In this article I would like to explain the process of creating kutani ware from initial conception to completion.
① 採石 quarrying
Kutani ware is made from porcelain stone that is mined in the Hanasaka area of Ishikawa prefecture’s Komatsu city.
This Hanasaka porcelain was first discovered during the latter half of the Edo period.
Hanasaka porcelain stone continues to play a vital role in the production of kutani ware to this day.
② The process of turning porcelain stone into clay.
Clay is created by first pulverizing porcelain stone, and then putting the compound through several processes.
A characteristic of Hanasaka porcelain is it’s high iron-content, so created materials come out gray or often a deeper shade of white. It is also particularly sticky, which is often said to make it easier to form while on the pottery wheel. Through the efforts of recent clay-manufacturers, clay that is more suitable for casting is also being produced.
③ 成形 Molding
This is the process of molding clay into the desired shape. There are several ways this is done.
The picture above depicts the process of molding clay using a pottery wheel. This is the process of forming lumps of clay that are being rotated on the pottery wheel. You can create sake drinking cups, tableware, and pots as well as many various other kinds of items.
・Cast molding by pouring viscous clay into a plaster mold and then shaping. This is often used to create more decorative ornaments, as well as bowls and containers.
・Traditionally the means of molding clay for decorative pieces has been to develop by hand. By crafting each part, pushing and pulling the clay, developing the shape by hand, and finally by pulling everything together for one overall look. This takes a lot of time and effort, so molding by casting has become the mainstream method.
・Hand-pinching or Tebineri is the process of creating smaller workable people, piling them together, and forming them together to create the final shape.
In the case of Tatara molding, clay is made into a flat plate formed with uniform thickness and is then shaped into a square shape.
④ Firing unglazed pottery
Begin by firing the shaped clay.
In the past, firewood was burned in a climbing kiln and baked, but recently gas and electric kilns have become mainstream.

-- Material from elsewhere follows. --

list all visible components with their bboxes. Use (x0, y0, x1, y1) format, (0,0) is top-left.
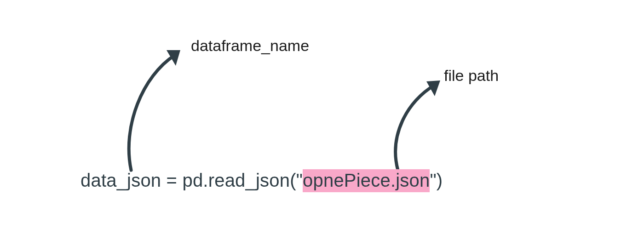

The picture below is a piece of kutani ware known as a Miyayoshi pottery.
The clay is then fired at over 800 degrees Celsius.
The process of firing takes between 6 and 7 hours to complete.
A unglazed vessel taken out of the kiln. The clay will have turned to a subtle reddish brown color.
Glazing is the process of applying an enamel coating to an unglazed piece of pottery.
This enamel is a liquid base that will cover your pottery. The process of glazing must be adjusted depending on the firing temperature as well as the quality of glass you are working with.
It is important to work quickly to achieve an even coat of enamel across the entire piece. It is truly a work of art.
⑥ Firing the glazed pottery
Just as with unglazed clay, pottery used to be fired in a vertical kiln, but recently gas and electric kilns have become mainstream.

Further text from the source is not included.